2. A discharge apparatus according to claim 1, wherein said gas supply means supply a gas at a high flow rate at the start of gas supply and then at a low flow rate at the time of stable discharge.
3. A discharge apparatus according to claim 1, wherein said discharge means includes a heater provided within said hollow cathode and insulated from said hollow cathode, means for supplying heater current to said heater, and means for supplying an ignition power between said hollow cathode and heater to cause discharge between said hollow cathode and heater.
4. A discharge apparatus according to claim 3, wherein said ignition power supplying means provides a positive potential to said hollow cathode.
5. A discharge apparatus according to claim 1, wherein said discharging means includes an electrode provided within said hollow cathode and means for supplying an ignition power between said electrode and hollow cathode to cause discharge between said electrode and hollow cathode.
6. A discharge apparatus according to claim 5, wherein said electrode is in the form of a disk.
7. A discharge apparatus according to claim 5, wherein said electrode is in the form of a cylinder.
8. A discharge apparatus according to claim 5, wherein said ignition power supplying means provides a positive potential to said electrode.
9. A discharge apparatus according to claim 1, wherein said hollow cathode is made of an electron emitter material.
10. A discharge apparatus according to claim 1, which further comprises a heat shield means provided on the outer periphery of said hollow cathode for minimizing heat dissipation from said hollow cathode.
11. A discharge apparatus according to claim 10, wherein said means for restricting gas flow is a conductive plate provided on an open end of said follow cathode and formed with an orifice, and also wherein said discharging means includes means for supplying an ignition power between said conductive plate and the inner surface of said hollow cathode to cause discharge between said conductive plate and hollow cathode.
12. A discharge apparatus according to claim 10, wherein said hollow cathode is made of an electron emitter material.
13. A discharge apparatus according to claim 10, wherein said ignition power supplying means provides a positive potential to said conductive plate.
14. A discharge apparatus according to claim 10, wherein further comprises a heater provided on the inner periphery of said hollow cathode for heating said hollow cathode and means for supplying heater current to said heater.
15. A discharge apparatus according to claim 1, wherein said means for restricting said gas flow is a conductive plate provided on one open end of said hollow cathode and formed with an orifice, and also wherein said discharging means includes an electrode provided within said hollow cathode and means for supplying an ignition power between said conductive plate and electrode to cause discharge between said conductive plate and electrode.
16. A discharge apparatus according to claim 15, wherein said electrode includes an electron emitter layer provided on the surface.
17. A discharge apparatus according to claim 15, wherein said ignition voltage supplying means provides a positive potential to said conductive plate.
18. A discharge apparatus according to claim 15, which further comprises a heat shield means provided on the outer periphery of said hollow cathode for minimizing heat dissipation from said hollow cathode electrode.
19. A discharge apparatus according to claim 15, which further comprises a heater provided on the inner periphery of said hollow cathode for heating said hollow cathode and means for supplying heater current to said heater.
Description

This invention relates to a discharge apparatus and, more particularly, to an arc discharge apparatus having a hollow cathode.

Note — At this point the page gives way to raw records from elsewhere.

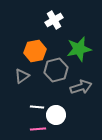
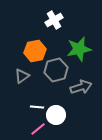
pink line: rotated 35 degrees counterclockwise
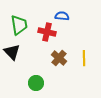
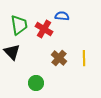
red cross: moved 3 px left, 3 px up; rotated 18 degrees clockwise
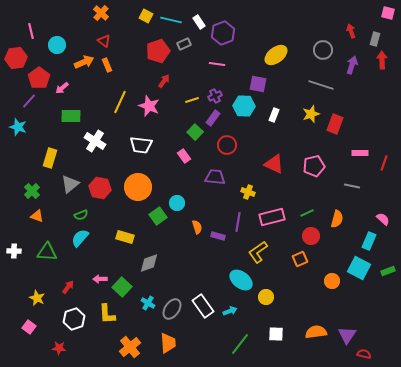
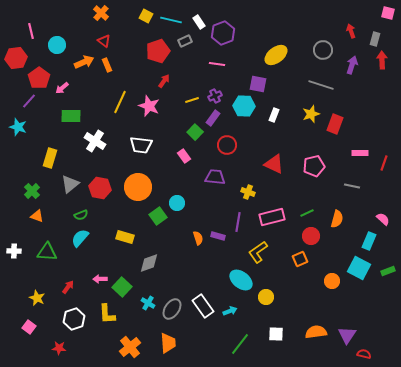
gray rectangle at (184, 44): moved 1 px right, 3 px up
orange semicircle at (197, 227): moved 1 px right, 11 px down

The hollow cathode of the arc discharge apparatus has a long life and is capable of causing relatively large current between it and anode, so that it has recently been used in high power ion sources, laser discharge apparatus and so on. However, its configuration does not permit ready emission of electrons from the surface at the time of ignition of discharge, and great electric power is required for obtaining steady discharge after causing the initial discharge. To overcome this problem, it has been in practice to provide a heater in the hollow cathode and let the cathode be preheated by supplying power to the heater so that electrons can be readily emitted at the time of the ignition of discharge. In a hollow cathode provided with a heater, however, it is not so easy to heat the cathode to emit a great number of thermal electrons, and the heater is frequently broken down. Besides, a considerably long time is required until the hollow cathode is sufficiently heated by the heater for starting the discharge.

This invention has for its object to provide a hollow cathode discharge apparatus, with which discharge can be readily caused and transition from initial discharge to steady discharge can be stably and reliably obtained.

According to the invention, there is provided a discharge apparatus comprising a vacuum envelope, an anode and a hollow cathode electrode, these electrodes being disposed within the vacuum envelope, means for supplying an arc power to maintain an arc discharge between the anode and hollow cathode, a means for evacuating the envelope, a means for supplying low pressure gas to the envelope through the hollow cathode, a means for restricting the flow of the low pressure gas supplied through the hollow cathode into the envelope such as to maintain the gas pressure in the hollow cathode to be higher than that in the envelope, and a means for causing discharge in the hollow cathode.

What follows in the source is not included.